The startup is launching Plaid Portal, a data control center for consumers. Users get a view of all the Plaid-powered data connections between apps and banks. They can see which kind of data apps are accessing and turn those links on and off.

The launch comes as consumers and regulators are increasingly focused on data security. Apple recently gave iPhone users the ability to stop apps from tracking their activity. And the Consumer Financial Protection Bureau is weighing new rules around consumers’ access to financial data.

“We want the portal to be the privacy center for all of fintech,” Jean-Denis Greze, Plaid’s chief technology officer, told Insider.

Screenshots of the Plaid Portal.

Plaid Portal is in beta, with a full launch set for later this year.
Plaid

The portal is in beta, with a full version targeted for the fourth quarter of this year.

Plaid had massive growth in 2020, a year it started with a $5.3 billion acquisition deal from Visa. The deal was called off in January following an antitrust lawsuit from the Department of Justice, which alleged Visa was attempting to squash a competitor.

Consumer privacy is one of Plaid’s fastest-growing teams

Plaid’s consumer-privacy team is one of the fastest-growing teams at the company. The group oversees the portal and Plaid’s Link screen, where consumers connect their banks to apps.

Headshot of Edward Esslemont, product manager at Plaid

Edward Esslemont, the product manager for consumer privacy at Plaid.
Plaid

It’s led by Edward Esslemont, a product manager who led privacy at Facebook and Twitter. Plaid also hired Zach Meredith to lead design and Jennifer Wu, who worked at Snapchat before joining Plaid in 2018, to head up engineering.

The team is looking to double its head count and triple the number of product managers by the end of the year. It’s also hiring designers, marketers, and engineers, looking for candidates with experience in consumer-facing products and privacy issues, Greze said.

“It is hard to overstate how much we are prioritizing this,” John Pitts, the head of policy at Plaid, said in reference to growing the consumer-privacy team.

Digital finance and consumers’ expectations are changing fast, Pitts said. It’s no longer simply about linking bank accounts to Venmo via Plaid.

Headshot of Jennifer Wu, engineering manager at Plaid

Jennifer Wu, the engineering manager for consumer privacy at Plaid.
Plaid

Consumers manage their finances across multiple apps in nuanced ways, which requires multidirectional data sharing. It’s not just fintechs accessing bank data. Information needs to flow both ways.

Plaid wants to be the one to link all those banks and apps for consumers to manage.

“We need a really big, robust team,” Pitts said. “And we need this to be a best-in-class product leading the way not just for Plaid but for the entire industry.”

But it’s a tall task to link the thousands of fintechs and banks in one place.

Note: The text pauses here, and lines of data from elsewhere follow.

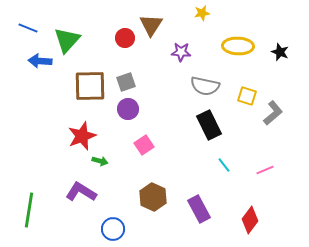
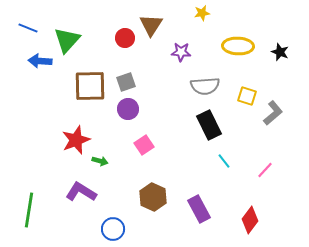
gray semicircle: rotated 16 degrees counterclockwise
red star: moved 6 px left, 4 px down
cyan line: moved 4 px up
pink line: rotated 24 degrees counterclockwise
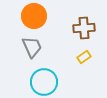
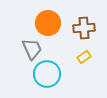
orange circle: moved 14 px right, 7 px down
gray trapezoid: moved 2 px down
cyan circle: moved 3 px right, 8 px up
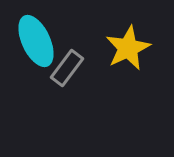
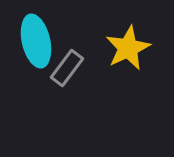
cyan ellipse: rotated 12 degrees clockwise
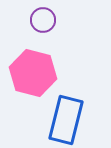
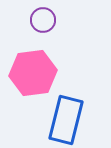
pink hexagon: rotated 21 degrees counterclockwise
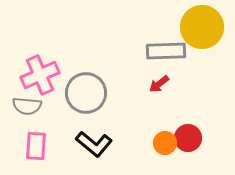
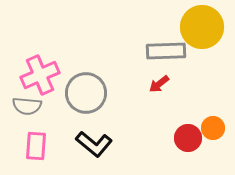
orange circle: moved 48 px right, 15 px up
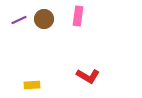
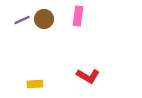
purple line: moved 3 px right
yellow rectangle: moved 3 px right, 1 px up
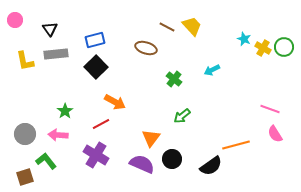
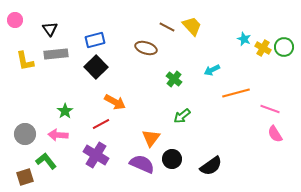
orange line: moved 52 px up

Players like US Bank and Wells Fargo have their own portals. Plaid hopes to link into the banks’ dashboards so consumers see the same information on the portal and their banks’ websites. It already has this set up with US Bank.

Eventually, all banks will likely offer some data-management tool, Pitts said. For smaller banks that may not have the resources to build it themselves, Plaid plans to allow them to host its portal on their websites, Pitts said.

“Getting the entire ecosystem to be consumer-forward, I think, is actually the biggest challenge,” Greze said.